While being given a tour of the city, a tourism official tells Zhilin that he will get no work done, as he will be distracted by the "twelve circles of paradise" found in the city. They include the "fisherists", who provide thrill seekers with situations of extreme and potentially fatal terror; the "shivers", which electronically induce pleasurable dreams to large crowds of people; and the Society of Patrons of Arts, which procures priceless works of art and ritualistically destroys them. The city's culture has become utterly decadent, the product of an age of universal affluence. Zhilin refers to it as "the age of abundance" in which the highest priority is placed on orgiastic pleasure and staving off boredom to the neglect of culture, education, and scientific progress. The Marxist perspective is expressed in a scene of Zhilin's scolding rebuke directed at a Third World rebel leader "revolutionary" who professes his amazement by and envy of the city's opulence while he gorges himself in an eatery:

The great revolutionaries would not have accepted your maxim, now you are free – enjoy yourselves. They spoke otherwise: now you are free – work. After all, they never fought for abundance for the belly, they were interested in abundance for the soul and the mind.

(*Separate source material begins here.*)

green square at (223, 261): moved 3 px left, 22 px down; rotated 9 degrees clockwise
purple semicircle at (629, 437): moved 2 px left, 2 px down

The ultimate expression of the decadence of the city's culture is the mysterious "sleg", which is apparently responsible for the deaths that Zhilin is investigating. At first, Zhilin believes it to be some sort of narcotic that is distributed by gangsters with secret laboratories and trafficking networks. Zhilin progressively finds clues that lead him to Peck Xenai, his former classmate and the last surviving member of his international unit that fought the fascists some years before. Peck, however, is physically ravaged by alcoholism, and the use of "sleg" and does not even recognize Zhilin when he finds him. Zhilin succeeds in getting a "sleg" from Peck in the form of a small silver electronic component. What Zhilin finds when he plugs the "sleg" into his radio receiver and lies in the bathtub causes him to rethink the entire situation.

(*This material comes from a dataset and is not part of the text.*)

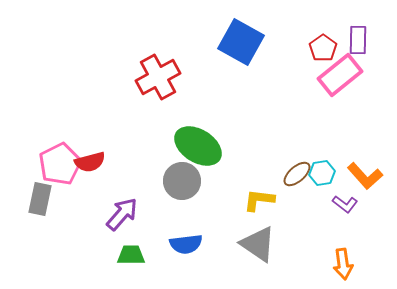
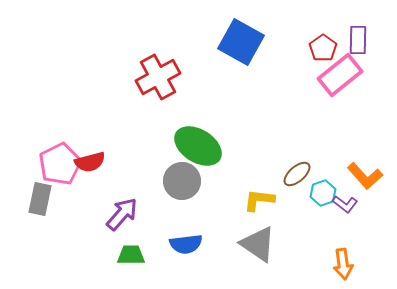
cyan hexagon: moved 1 px right, 20 px down; rotated 10 degrees counterclockwise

"Sleg" turns out to be a way of generating an artificial reality that is significantly more intense than normal reality to the point that there is virtually no comparison between our reality and that of the "sleg." People become addicted to it and spend increasing amounts of time unconscious in their bathtubs until it kills them by nervous exhaustion or brain hemorrhages. That is "the final circle of paradise". It also turns out that the "sleg" is not the work of gangsters or a secret laboratory but is a common electronic component that can be used in an unexpected way. If "sleg" were to become widely known, Zhilin concludes, nothing would stop it from being used by millions the world over. Zhilin, who struggles himself not to use it a second time, concludes that "sleg" represents "the end of progress." He foresees humanity as a whole entering the illusory reality, which will eventually destroy it.

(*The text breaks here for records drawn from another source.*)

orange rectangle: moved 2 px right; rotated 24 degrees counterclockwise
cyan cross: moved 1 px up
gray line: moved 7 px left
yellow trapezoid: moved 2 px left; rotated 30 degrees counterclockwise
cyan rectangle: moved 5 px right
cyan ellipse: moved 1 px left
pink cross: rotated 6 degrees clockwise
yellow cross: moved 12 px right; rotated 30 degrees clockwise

At the end of Space Apprentice, Zhilin began to devote his life to making the Solar System a better place for young people struggling to find purpose in the world. At the end of this story, he leaves his work with the World Council to fight "the last war – the most bloodless and most difficult for its soldiers" making life worth living for the millions caught unprepared in an age of affluence so that they will never need anything like "sleg".